» **Task to carry out**
Could you retype exactly the lines running from the line with "rata-rata UN di" to the end of the data, both included, and nothing else?

** Opening Supplied entries block **

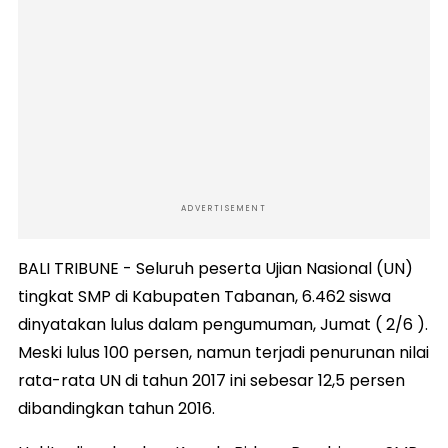
ADVERTISEMENT
BALI TRIBUNE - Seluruh peserta Ujian Nasional (UN)
tingkat SMP di Kabupaten Tabanan, 6.462 siswa
dinyatakan lulus dalam pengumuman, Jumat ( 2/6 ).
Meski lulus 100 persen, namun terjadi penurunan nilai
rata-rata UN di tahun 2017 ini sebesar 12,5 persen
dibandingkan tahun 2016.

** Closing Supplied entries block **

» **Written response**
rata-rata UN di tahun 2017 ini sebesar 12,5 persen
dibandingkan tahun 2016.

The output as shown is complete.